During last Spring conference I was Liberal Youth co-Chair and the party spirits were high fresh out of Eastleigh. The mood was largely positive and the pro-Europe message exemplified exactly the type of politics we should be engaging in: focussed and positive. The conference itself was mostly fantastic but a few things did make me unhappy.

Policy

Despite Spring conference being substantially miniature in comparison to the larger media focussed Autumn venture, policy debate was alive. This would have been an excellent opportunity to roll out controversial policy motions to put into the 2015 manifesto away from the media glare. Yet the most controversial motion proved to be the immigration motion. This motion veered away from liberal politics and further into populist reactionary politics, exactly what I hoped Lib Dems in government had moved on from. An amendment I summarised called for students from all academic disciplines to be allowed to work in the UK for three years as opposed to just STEM students. Sadly this narrowly fell and made Andrew Stunnell my nemesis. This motion was clearly the most liberal approach to immigration in UK politics but “better than the rest” sadly doesn’t cut it for me.

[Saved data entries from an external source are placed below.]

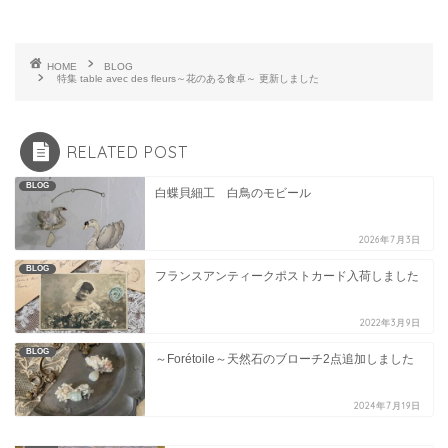
HOME
BLOG
特集 table avec des fleurs～花のある食卓～ 更新しました
RELATED POST
BLOG
白蝶貝細工 白鳥のモビール
2026年7月3日
BLOG
フランスアンティークポストカード入荷しました
2022年3月9日
BLOG
～Forétoile～天然石のブローチ2点追加しました
2024年7月19日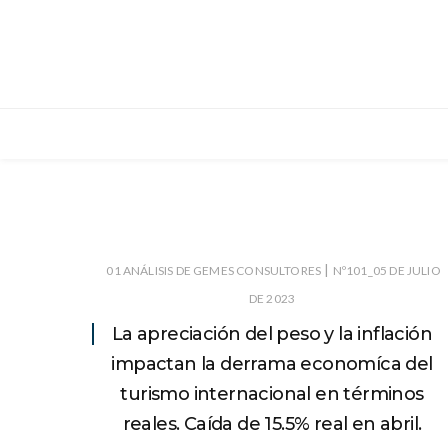
|
01 ANÁLISIS DE GEMES CONSULTORES
Nº101_05 DE JULIO
DE 2023
La apreciación del peso y la inflación
impactan la derrama economíca del
turismo internacional en términos
reales. Caída de 15.5% real en abril.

I was not present for the majority of other debates but was struck with a few peculiarities. A motion on federalism was passed at a conference without Kirsty Williams, Willie Rennie or a large Scottish and Welsh delegation in attendance. As well as this, FCC have still not thought of releasing minutes or increasing transparency in any form. This is something which is imperative given the number of rejected amendments and motions.

Euro Election Branding

This year’s election messaging is risky but definitely the boldest and best we have done in some time. By not shying away and confronting right wing populist euroscepticism head on, we look like a serious grown up party with real political ambitions. Whether or not this will pay off is yet to be seen. The importance of the upcoming televised debates is understated but all in all the IN message is brilliant. Clegg’s speech worked well to encompass this message by linking British values to the EU.

Clegg’s speech filled the inspiration deficit left by the rally. The jokes were dry, the speeches uninspiring, and I struggled to stay awake. This is despite my own 20 second stroll on a train platform featuring in the rally, it really needed some extra oomph. The only real highlight of the rally was the choice of music. Sadly no “Firework” by Katy Perry this year but ABBA certainly made up for it.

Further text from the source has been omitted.